Yakın zamanda Avrupa Şampiyonasında TFF’nin yaptığı 3 milyon avroyu bulan harcamalar kamuoyuna yansımış, tartışma konusu olmuştu. TFF, gazeteciler bir yana aile fertlerine kadar uzanan davetli listesi ile şampiyonada değil; ama pervasızlıkta ipi göğüslemişti. Kuşkusuz bu rahatlık dönemin adeta mottosu olan “itibardan tasarruf olmaz” anlayışından cesaret almaktadır. İlgili mottonun sahibinin konakladığı Saray harcamaları dudak uçuklatıyor. Sarayın her yıl katlanarak artan günlük harcaması en son hesaplamalara göre -Bahçeli matematiği dışındaki bir konu olarak- 3 bin 526 asgari ücretlinin maaşına denk gelmektedir.
Diğer taraftan tasarruf tedbirleri Sarayın dudak uçuklatan harcamalarını değil; ama öğretmenler odasındaki çay, kahve tüketimini kısıtlayarak ekonomiyi düze çıkarmayı amaçlamaktadır. Alın size ekonomi dersleri! Yani geniş halk kesimlerine savurganlığın sorumlusuymuş gibi tedbiri salık verenler iktidar olanaklarını “itibardan tasarruf olmaz” diyerek sonuna kadar riyakârca kullanmakta sakınca görmemektedir. Halka sefaleti reva görenler erke sahip olmanın pervasızlığı ile kendilerine şatafatı layık görmektedirler. Tasarruf tedbirleri kapsamında tartışılan başlıkların önemli dahası pratiğe geçirilen kısmının emekçileri ilgilendirmesinin bir tercih meselesi olduğuna dikkat çekmiştik. Savurganlığın sorumlusu emekçi kesimler olmamasına rağmen tasarrufun muhatabı emekçi kesimler olarak belirlenmektedir.

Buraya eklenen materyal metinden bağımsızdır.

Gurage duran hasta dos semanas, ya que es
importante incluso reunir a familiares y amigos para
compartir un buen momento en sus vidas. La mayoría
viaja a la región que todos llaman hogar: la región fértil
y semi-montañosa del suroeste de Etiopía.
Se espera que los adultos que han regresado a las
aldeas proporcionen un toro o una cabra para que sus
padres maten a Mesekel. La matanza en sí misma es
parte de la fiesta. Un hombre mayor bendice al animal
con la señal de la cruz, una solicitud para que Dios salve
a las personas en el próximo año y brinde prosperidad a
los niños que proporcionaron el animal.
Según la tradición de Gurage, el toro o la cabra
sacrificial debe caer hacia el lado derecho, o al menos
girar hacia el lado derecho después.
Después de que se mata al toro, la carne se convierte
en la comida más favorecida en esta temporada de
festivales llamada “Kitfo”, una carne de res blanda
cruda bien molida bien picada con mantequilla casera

Savurganlık aynı anlama gelmek üzere siyasî iktidarın sunduğu olanaklardan faydalanan kesimleri beslemek üzere devreye sokulmakta asalak, türedi kesimler karakterlerine uygun görgüsüzlükleri ile devletin çeşitli kademelerinde cirit atmaktadırlar.
Bir tarafta Saraydan yani “itibardan tasarruf olmaz” diyen Erdoğan’dan başlayarak devletin en alt kademesine kadar şatafatı kendine hak sayan görgüsüz; ama özünde asalak kesimler diğer tarafta yoksulluğun pençesinde yaşamlarını sürdürmeye çalışan geniş kesimlere dayatılan tasarruf tedbirleri! İşte bir Türkiye portresi!